LONDON (Reuters Breakingviews) - Big Oil’s life is about to get tougher. One of the key stumbling blocks for investors trying to work out if a crude producer faces impending ruin is the lack of a reliable global warming base case to deploy when interacting with board members. That could be about to change.
The default scenarios used by investors peering into the future are from the International Energy Agency, which represents developed-world energy consumers. The IEA has pointed out that its projections are not forecasts, but analyses of what might be required to limit global warming to various different ceilings. Some of these are in line with the 2015 Paris Agreement’s objective of limiting temperature rises to substantially below 2 degrees Celsius.

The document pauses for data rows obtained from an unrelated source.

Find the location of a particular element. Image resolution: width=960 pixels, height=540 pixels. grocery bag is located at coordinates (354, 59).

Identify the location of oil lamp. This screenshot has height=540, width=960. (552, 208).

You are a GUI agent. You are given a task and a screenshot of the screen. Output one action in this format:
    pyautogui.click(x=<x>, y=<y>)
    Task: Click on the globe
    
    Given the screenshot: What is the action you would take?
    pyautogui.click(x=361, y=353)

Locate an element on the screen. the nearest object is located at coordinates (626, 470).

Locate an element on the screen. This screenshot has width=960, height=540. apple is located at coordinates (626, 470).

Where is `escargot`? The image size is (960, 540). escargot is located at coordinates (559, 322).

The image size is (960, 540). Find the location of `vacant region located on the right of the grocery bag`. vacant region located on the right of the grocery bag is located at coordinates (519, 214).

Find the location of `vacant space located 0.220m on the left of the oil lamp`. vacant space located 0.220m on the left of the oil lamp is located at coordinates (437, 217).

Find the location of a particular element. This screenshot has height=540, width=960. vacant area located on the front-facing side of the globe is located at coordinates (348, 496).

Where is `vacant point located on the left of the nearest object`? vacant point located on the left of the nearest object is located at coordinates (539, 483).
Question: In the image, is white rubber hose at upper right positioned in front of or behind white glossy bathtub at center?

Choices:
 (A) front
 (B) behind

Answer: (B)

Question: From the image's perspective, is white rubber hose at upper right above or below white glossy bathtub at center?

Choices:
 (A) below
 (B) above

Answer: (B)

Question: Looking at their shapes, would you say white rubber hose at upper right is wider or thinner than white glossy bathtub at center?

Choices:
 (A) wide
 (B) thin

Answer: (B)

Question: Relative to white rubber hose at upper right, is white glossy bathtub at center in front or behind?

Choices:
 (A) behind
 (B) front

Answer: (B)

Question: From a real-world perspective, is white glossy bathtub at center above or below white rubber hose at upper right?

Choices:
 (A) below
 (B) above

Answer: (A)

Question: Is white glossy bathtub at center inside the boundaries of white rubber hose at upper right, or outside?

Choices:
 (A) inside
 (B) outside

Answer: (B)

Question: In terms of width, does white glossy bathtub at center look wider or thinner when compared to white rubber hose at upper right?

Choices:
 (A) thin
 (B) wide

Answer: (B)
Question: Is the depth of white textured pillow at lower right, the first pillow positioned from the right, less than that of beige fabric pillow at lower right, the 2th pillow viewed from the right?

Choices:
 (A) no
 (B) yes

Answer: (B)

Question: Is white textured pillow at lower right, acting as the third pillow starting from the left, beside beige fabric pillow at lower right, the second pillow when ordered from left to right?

Yet the IEA’s best-known one, the so-called New Policies Scenario, assumes minimal change from pre-existing, inadequate climate policies to a future in which warming soars to a ruinous 2.7 degrees Celsius. It’s arguably not the IEA’s fault that investors have adopted the NPS as a base case. But it allows the likes of Exxon Mobil to get away with saying in its 2018 Financial and Operating Review that $21 trillion of investment in oil and gas is needed between 2018 and 2040, when that could fry the planet.

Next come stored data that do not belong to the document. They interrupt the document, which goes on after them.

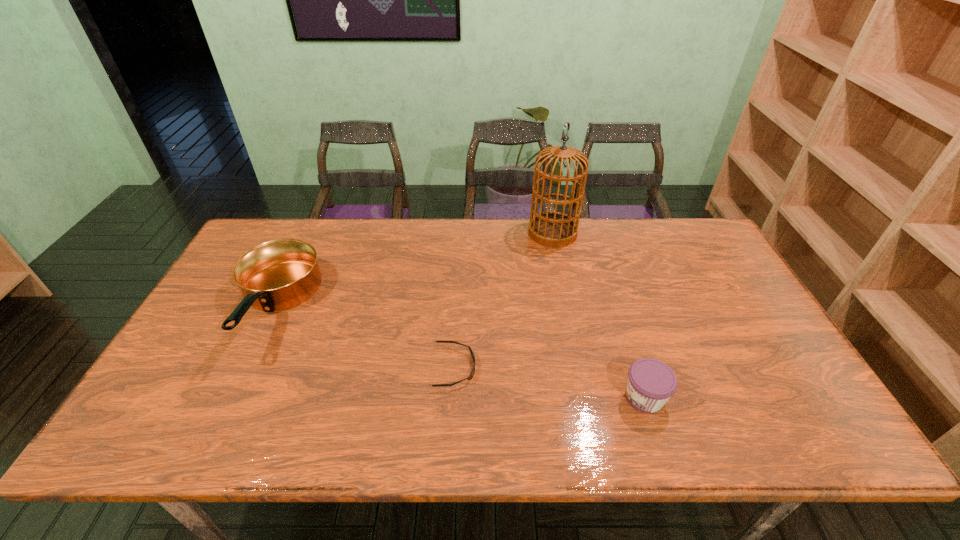 Find the location of a particular element. The height and width of the screenshot is (540, 960). birdcage is located at coordinates tap(552, 229).

Locate an element on the screen. The height and width of the screenshot is (540, 960). the tallest object is located at coordinates (552, 229).

At what (x,y) coordinates should I click in order to perform the action: click on the third shortest object. Please return your answer as a coordinate pair (x, y). Looking at the image, I should click on (280, 274).

Find the location of a particular element. The width and height of the screenshot is (960, 540). frying pan is located at coordinates (x=280, y=274).

At what (x,y) coordinates should I click in order to perform the action: click on jam. Please return your answer as a coordinate pair (x, y). This screenshot has height=540, width=960. Looking at the image, I should click on (651, 383).

This screenshot has width=960, height=540. What are the coordinates of `the shortest object` in the screenshot? It's located at (471, 375).

What are the coordinates of `sunglasses` in the screenshot? It's located at (471, 375).

This screenshot has height=540, width=960. In order to click on free spot located 0.240m on the left of the farthest object in this screenshot , I will do `click(459, 233)`.

At what (x,y) coordinates should I click in order to perform the action: click on vacant region located on the handle side of the leftmost object. Please return your answer as a coordinate pair (x, y). The image size is (960, 540). Looking at the image, I should click on pyautogui.click(x=226, y=407).

At what (x,y) coordinates should I click in order to perform the action: click on blank space located on the front label of the third tallest object. Please return your answer as a coordinate pair (x, y). The width and height of the screenshot is (960, 540). Looking at the image, I should click on (x=566, y=397). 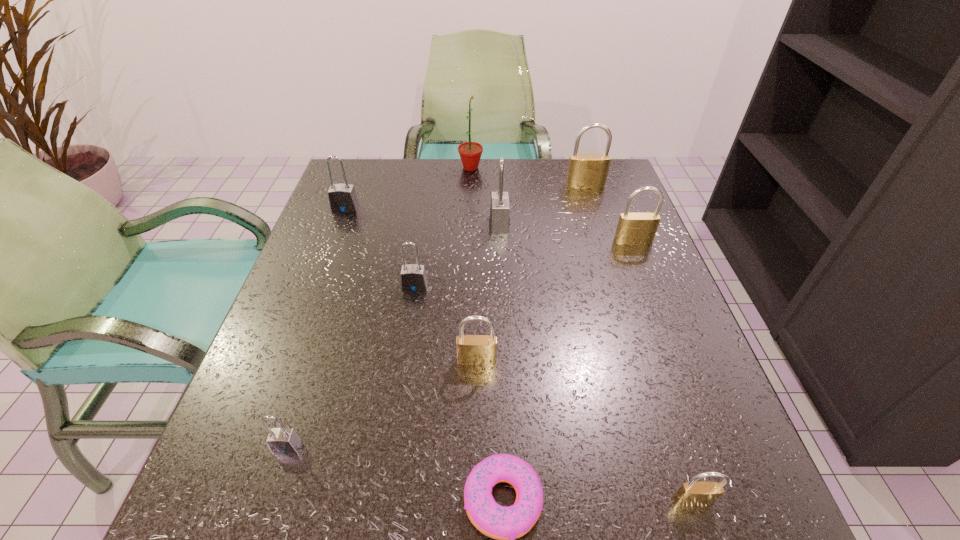 Identify the location of the fifth farthest padlock. The image size is (960, 540). (413, 276).

Where is `the eighth object from right to left`? the eighth object from right to left is located at coordinates (413, 276).

Identify the location of the leftmost brass padlock. This screenshot has height=540, width=960. (471, 349).

Where is `the sixth farthest padlock`? The width and height of the screenshot is (960, 540). the sixth farthest padlock is located at coordinates (471, 349).

Locate an element on the screen. the smallest gray padlock is located at coordinates (281, 440).

Where is `the nearest gray padlock`? the nearest gray padlock is located at coordinates (281, 440).

Identify the location of the nearest brass padlock. Image resolution: width=960 pixels, height=540 pixels. (692, 493).

Find the location of a particular element. The width and height of the screenshot is (960, 540). the smallest brass padlock is located at coordinates (692, 493).

At what (x,y) coordinates should I click in order to perform the action: click on free space located 0.140m on the face of the green sunflower. Please return your answer as a coordinate pair (x, y). This screenshot has height=540, width=960. Looking at the image, I should click on (531, 167).

Locate an element on the screen. The width and height of the screenshot is (960, 540). vacant area located 0.050m on the front-facing side of the farthest brass padlock is located at coordinates (589, 200). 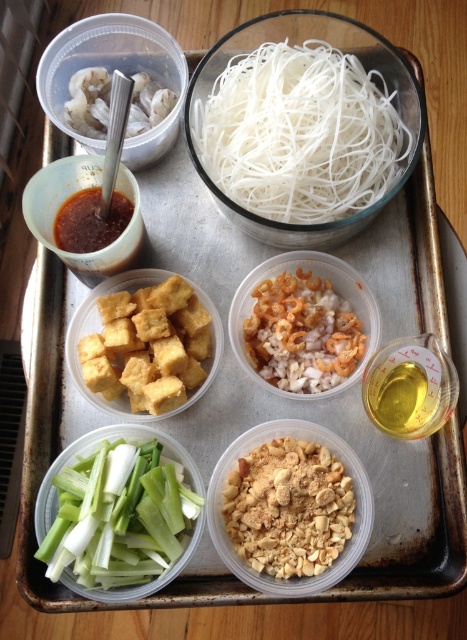 You are a chef preparing a dish and need to quickly access both the satin brown sauce at upper left and the white glossy shrimp at upper left. Given that your reach is 6 inches, can you comfortably reach both items without moving your position?

The distance between the satin brown sauce at upper left and the white glossy shrimp at upper left is 6.51 inches. Since your reach is 6 inches, you cannot comfortably reach both items without moving your position.

You are a chef preparing a dish and need to choose between the satin brown sauce at upper left and the white glossy shrimp at upper left. Which one has a larger volume?

The white glossy shrimp at upper left has a larger volume than the satin brown sauce at upper left.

Principles for Responsible Investment has had enough. The body is supported by global investors who represent $86 trillion of assets and are supposed to take environmental, social and governance concerns seriously. Working with economists and financial analysts, it has calculated a rival to NPS. The new Forecast Policy Scenario takes as read that increasing tangible evidence of climate change will push politicians into tough counter-measures. By the 2030s, this “inevitable policy response” includes the steady phase-out of coal and gasoline-fuelled cars, marginal offsetting effects from carbon capture – which plays a big role in the NPS – and a large ramp-up in renewable energy and reforestation.

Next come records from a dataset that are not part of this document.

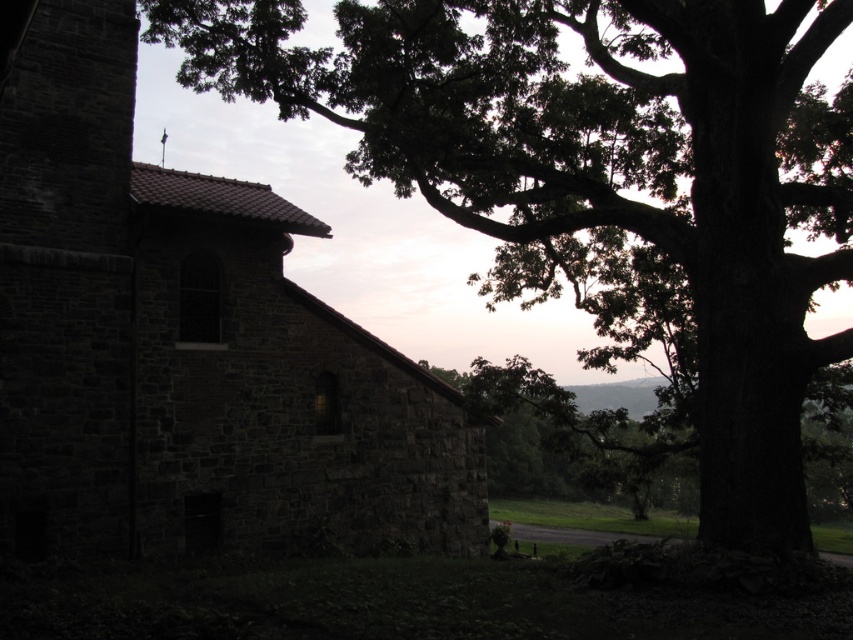 You are standing in front of the stone building and notice a point marked at coordinates (602, 179). What object is located at this point?

The point at coordinates (602, 179) indicates the dark green leafy tree at upper right.

You are standing in a field looking at the dark green leafy tree at upper right and the dark stone church at left. Which object is closer to you?

The dark green leafy tree at upper right is closer to you because it is further to the viewer than the dark stone church at left.

You are a photographer planning to capture the dark green leafy tree at upper right and the dark stone church at left in a single frame. Based on their sizes, which object will occupy more space in your photo?

The dark green leafy tree at upper right will occupy more space in the photo since it is larger in size than the dark stone church at left according to the description. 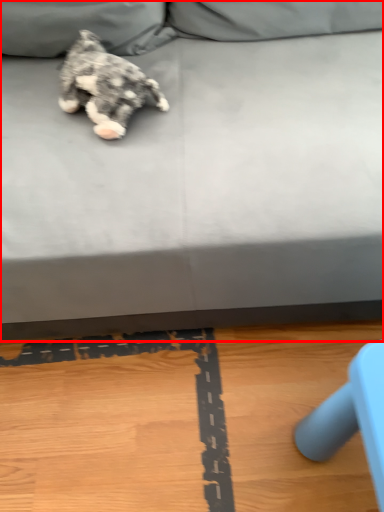 Question: In this image, where is studio couch (annotated by the red box) located relative to dog?

Choices:
 (A) right
 (B) left

Answer: (A) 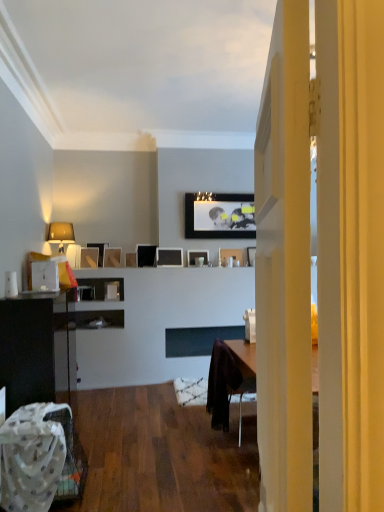 Question: Is matte black picture frame at upper center, which appears as the 6th picture frame when viewed from the right, thinner than matte black picture frame at upper center, which appears as the third picture frame when viewed from the left?

Choices:
 (A) no
 (B) yes

Answer: (B)

Question: Is matte black picture frame at upper center, the fifth picture frame viewed from the left, wider than matte black picture frame at upper center, which is the 8th picture frame from right to left?

Choices:
 (A) no
 (B) yes

Answer: (A)

Question: From the image's perspective, is matte black picture frame at upper center, the fifth picture frame viewed from the left, over matte black picture frame at upper center, which is the 8th picture frame from right to left?

Choices:
 (A) yes
 (B) no

Answer: (A)

Question: From a real-world perspective, is matte black picture frame at upper center, the fifth picture frame viewed from the left, positioned under matte black picture frame at upper center, which is the 8th picture frame from right to left, based on gravity?

Choices:
 (A) no
 (B) yes

Answer: (A)

Question: Can you confirm if matte black picture frame at upper center, the fifth picture frame viewed from the left, is positioned to the right of matte black picture frame at upper center, which is the 8th picture frame from right to left?

Choices:
 (A) no
 (B) yes

Answer: (B)

Question: From the image's perspective, relative to matte black picture frame at upper center, the fifth picture frame viewed from the left, is matte black picture frame at upper center, the 6th picture frame positioned from the left, above or below?

Choices:
 (A) above
 (B) below

Answer: (B)

Question: From their relative heights in the image, would you say matte black picture frame at upper center, the 6th picture frame positioned from the left, is taller or shorter than matte black picture frame at upper center, which appears as the 6th picture frame when viewed from the right?

Choices:
 (A) tall
 (B) short

Answer: (B)

Question: Looking at their shapes, would you say matte black picture frame at upper center, positioned as the 5th picture frame in right-to-left order, is wider or thinner than matte black picture frame at upper center, the fifth picture frame viewed from the left?

Choices:
 (A) thin
 (B) wide

Answer: (A)

Question: Choose the correct answer: Is matte black picture frame at upper center, the 6th picture frame positioned from the left, inside matte black picture frame at upper center, which appears as the 6th picture frame when viewed from the right, or outside it?

Choices:
 (A) outside
 (B) inside

Answer: (A)

Question: From a real-world perspective, is velvet dark brown swivel chair at center physically located above or below white fabric chair at lower left?

Choices:
 (A) below
 (B) above

Answer: (B)

Question: In terms of height, does velvet dark brown swivel chair at center look taller or shorter compared to white fabric chair at lower left?

Choices:
 (A) short
 (B) tall

Answer: (B)

Question: Is velvet dark brown swivel chair at center bigger or smaller than white fabric chair at lower left?

Choices:
 (A) big
 (B) small

Answer: (A)

Question: Does point (223, 376) appear closer or farther from the camera than point (33, 407)?

Choices:
 (A) farther
 (B) closer

Answer: (A)

Question: Considering the relative positions of matte black picture frame at center, marked as the second picture frame in a left-to-right arrangement, and matte black cabinet at left in the image provided, is matte black picture frame at center, marked as the second picture frame in a left-to-right arrangement, to the left or to the right of matte black cabinet at left?

Choices:
 (A) right
 (B) left

Answer: (A)

Question: Does point (99, 248) appear closer or farther from the camera than point (48, 308)?

Choices:
 (A) farther
 (B) closer

Answer: (A)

The FPS will create problems for heavy carbon emitters like Big Oil. If it became an NPS-style standard, boards would find it harder to deflect shareholder ire – especially as the PRI will in a few months release more detailed research into what a realistic political response means for individual companies. Worse, the assumed policy pushback doesn’t even limit warming to the 1.5 degrees Celsius recommended by the Intergovernmental Panel on Climate Change - for that even tougher political prescriptions could be needed. If oil groups still try to deflect attention to the NPS, they will look ridiculous.